Quelles pourraient être les conséquences de vos découvertes?
Actuellement, en particulier à l’étranger, la tendance est à faire tout ce qui est possible, sans se préoccuper des effets à long terme. S’il se confirme que les enfants conçus sans stimulation hormonale ont moins souvent ces facteurs de risque, ce serait un argument en faveur d’un traitement moins agressif.
Comment les parents gèrent-ils le fait que leur enfant puisse subir des conséquences négatives pour sa santé en raison de la FIV?
Lorsque les parents se décident pour une FIV, ils se concentrent sur la grossesse. Ils s’imaginent un petit bébé et n’ont pas encore à l’esprit l’enfant plus grand. En tant que médecins de la reproduction, nous devons à ce stade leur faire remarquer que la FIV peut avoir des conséquences à long terme. Mais il est important aussi de ne pas faire peur, ni aux parents, ni aux enfants. L’essentiel est que les enfants aient suffisamment d’activité physique, une alimentation saine et un poids dans la norme. C’est le cas pour tous les enfants, mais tout particulièrement pour ceux de la FIV.
Que conseillez-vous aux couples qui prévoient une fécondation in vitro?
J’entends souvent parler de traitements dans lesquels il a été dit aux couples de faire ceci ou cela de telle et telle façon.
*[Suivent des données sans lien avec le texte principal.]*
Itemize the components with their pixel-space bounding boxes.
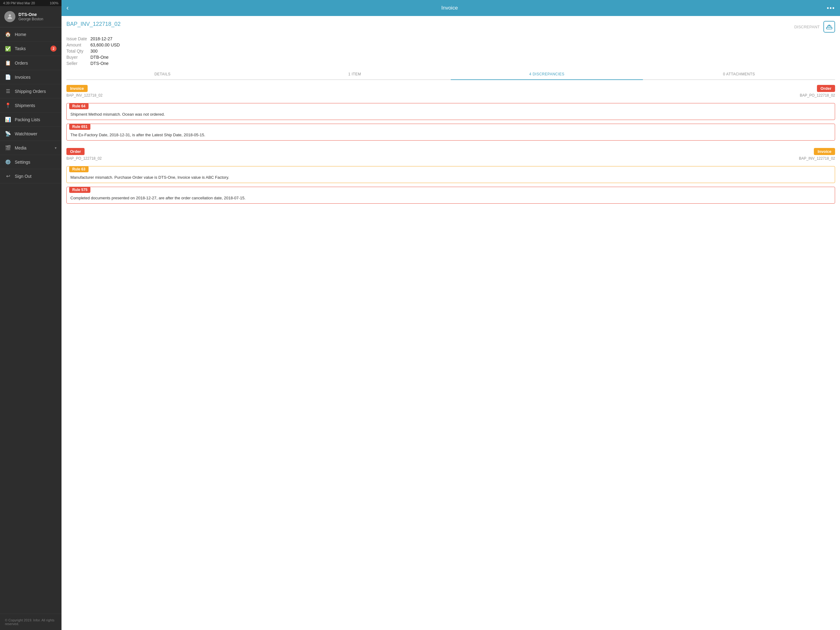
settings-label: Settings — [15, 160, 30, 165]
invoices-icon: 📄 — [5, 74, 11, 80]
invoice-meta: Issue Date 2018-12-27 Amount 63,600.00 U… — [66, 36, 835, 66]
sidebar-item-home[interactable]: 🏠Home — [0, 27, 62, 41]
rule-text-0-0: Shipment Method mismatch. Ocean was not … — [67, 109, 835, 120]
rule-item-0-0: Rule 64Shipment Method mismatch. Ocean w… — [66, 103, 835, 120]
header-title: Invoice — [72, 5, 827, 11]
block-header-1: OrderInvoice — [66, 148, 835, 155]
right-tag-0: Order — [817, 85, 835, 92]
left-tag-1: Order — [66, 148, 85, 155]
meta-seller: Seller DTS-One — [66, 61, 835, 66]
sidebar-item-tasks[interactable]: ✅Tasks2 — [0, 41, 62, 56]
status-battery: 100% — [50, 1, 58, 5]
right-id-1: BAP_INV_122718_02 — [799, 156, 835, 161]
status-time: 4:39 PM Wed Mar 20 — [3, 1, 35, 5]
shipping-orders-label: Shipping Orders — [15, 89, 46, 94]
home-label: Home — [15, 32, 26, 37]
tasks-badge: 2 — [51, 46, 57, 52]
ship-icon — [823, 21, 835, 33]
rule-tag-1-0: Rule 63 — [69, 166, 88, 172]
rule-tag-0-1: Rule 651 — [69, 123, 90, 130]
user-subtitle: George Boston — [19, 17, 43, 21]
shipping-orders-icon: ☰ — [5, 88, 11, 94]
shipments-icon: 📍 — [5, 103, 11, 108]
content-area: BAP_INV_122718_02 DISCREPANT Issue Date … — [62, 16, 840, 630]
packing-lists-label: Packing Lists — [15, 117, 40, 122]
meta-total-qty: Total Qty 300 — [66, 49, 835, 54]
left-tag-0: Invoice — [66, 85, 88, 92]
sidebar-item-media[interactable]: 🎬Media▾ — [0, 141, 62, 155]
svg-rect-1 — [826, 27, 832, 29]
back-button[interactable]: ‹ — [66, 4, 69, 12]
sidebar-item-orders[interactable]: 📋Orders — [0, 56, 62, 70]
sidebar-item-sign-out[interactable]: ↩Sign Out — [0, 169, 62, 184]
media-label: Media — [15, 146, 27, 150]
tab-attachments[interactable]: 0 ATTACHMENTS — [643, 69, 835, 79]
meta-issue-date: Issue Date 2018-12-27 — [66, 36, 835, 41]
packing-lists-icon: 📊 — [5, 117, 11, 122]
home-icon: 🏠 — [5, 32, 11, 37]
left-id-0: BAP_INV_122718_02 — [66, 93, 103, 98]
rule-item-1-0: Rule 63Manufacturer mismatch. Purchase O… — [66, 166, 835, 183]
media-icon: 🎬 — [5, 145, 11, 151]
meta-amount: Amount 63,600.00 USD — [66, 43, 835, 47]
rule-item-1-1: Rule 575Completed documents presented on… — [66, 187, 835, 204]
discrepancies-container: InvoiceOrderBAP_INV_122718_02BAP_PO_1227… — [66, 85, 835, 204]
sidebar-item-shipments[interactable]: 📍Shipments — [0, 98, 62, 112]
rule-text-1-1: Completed documents presented on 2018-12… — [67, 193, 835, 203]
tab-details[interactable]: DETAILS — [66, 69, 259, 79]
right-tag-1: Invoice — [814, 148, 835, 155]
sign-out-icon: ↩ — [5, 173, 11, 179]
sidebar-item-shipping-orders[interactable]: ☰Shipping Orders — [0, 84, 62, 98]
tasks-icon: ✅ — [5, 46, 11, 52]
invoice-header: BAP_INV_122718_02 DISCREPANT — [66, 21, 835, 33]
rule-text-1-0: Manufacturer mismatch. Purchase Order va… — [67, 173, 835, 183]
main-area: ‹ Invoice ••• BAP_INV_122718_02 DISCREPA… — [62, 0, 840, 630]
left-id-1: BAP_PO_122718_02 — [66, 156, 102, 161]
shipments-label: Shipments — [15, 103, 35, 108]
meta-buyer: Buyer DTB-One — [66, 55, 835, 60]
tasks-label: Tasks — [15, 46, 26, 51]
header: ‹ Invoice ••• — [62, 0, 840, 16]
media-arrow: ▾ — [55, 146, 57, 150]
sidebar-item-watchtower[interactable]: 📡Watchtower — [0, 127, 62, 141]
rule-item-0-1: Rule 651The Ex-Factory Date, 2018-12-31,… — [66, 123, 835, 141]
rule-tag-0-0: Rule 64 — [69, 103, 88, 109]
rule-tag-1-1: Rule 575 — [69, 187, 90, 193]
invoice-id: BAP_INV_122718_02 — [66, 21, 120, 27]
right-id-0: BAP_PO_122718_02 — [800, 93, 835, 98]
sidebar-item-invoices[interactable]: 📄Invoices — [0, 70, 62, 84]
discrepancy-block-1: OrderInvoiceBAP_PO_122718_02BAP_INV_1227… — [66, 148, 835, 204]
sidebar-item-settings[interactable]: ⚙️Settings — [0, 155, 62, 169]
tab-items[interactable]: 1 ITEM — [259, 69, 451, 79]
svg-point-0 — [9, 14, 11, 17]
settings-icon: ⚙️ — [5, 159, 11, 165]
sidebar-header: DTS-One George Boston — [0, 6, 62, 27]
rule-text-0-1: The Ex-Factory Date, 2018-12-31, is afte… — [67, 130, 835, 140]
sidebar-item-packing-lists[interactable]: 📊Packing Lists — [0, 112, 62, 127]
tab-discrepancies[interactable]: 4 DISCREPANCIES — [451, 69, 643, 80]
block-header-0: InvoiceOrder — [66, 85, 835, 92]
user-info: DTS-One George Boston — [19, 12, 43, 21]
status-bar: 4:39 PM Wed Mar 20 100% — [0, 0, 62, 6]
discrepancy-block-0: InvoiceOrderBAP_INV_122718_02BAP_PO_1227… — [66, 85, 835, 141]
avatar — [4, 11, 15, 22]
sidebar: 4:39 PM Wed Mar 20 100% DTS-One George B… — [0, 0, 62, 630]
discrepant-label: DISCREPANT — [794, 25, 820, 29]
user-name: DTS-One — [19, 12, 43, 17]
sidebar-footer: © Copyright 2019. Infor. All rights rese… — [0, 614, 62, 630]
watchtower-label: Watchtower — [15, 131, 37, 136]
more-button[interactable]: ••• — [827, 5, 835, 12]
watchtower-icon: 📡 — [5, 131, 11, 136]
sign-out-label: Sign Out — [15, 174, 32, 179]
invoices-label: Invoices — [15, 75, 30, 80]
tabs-container: DETAILS1 ITEM4 DISCREPANCIES0 ATTACHMENT… — [66, 69, 835, 80]
orders-icon: 📋 — [5, 60, 11, 66]
orders-label: Orders — [15, 60, 28, 65]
Mais ce sont parfois des méthodes qui impliquent des risques accrus. Je conseille donc aux couples de se faire tout expliquer en détail avant de se décider pour un traitement ou un autre.
Comment poursuivez-vous vos travaux?
En coopération avec l’Université de Lausanne et le service de cardiologie de Berne, nous planifions un projet multicentrique pour examiner déjà chez le nouveau-né les différents facteurs d’influence éventuels. Nous espérons ainsi pouvoir évaluer le plus tôt possible la santé cardiaque des enfants.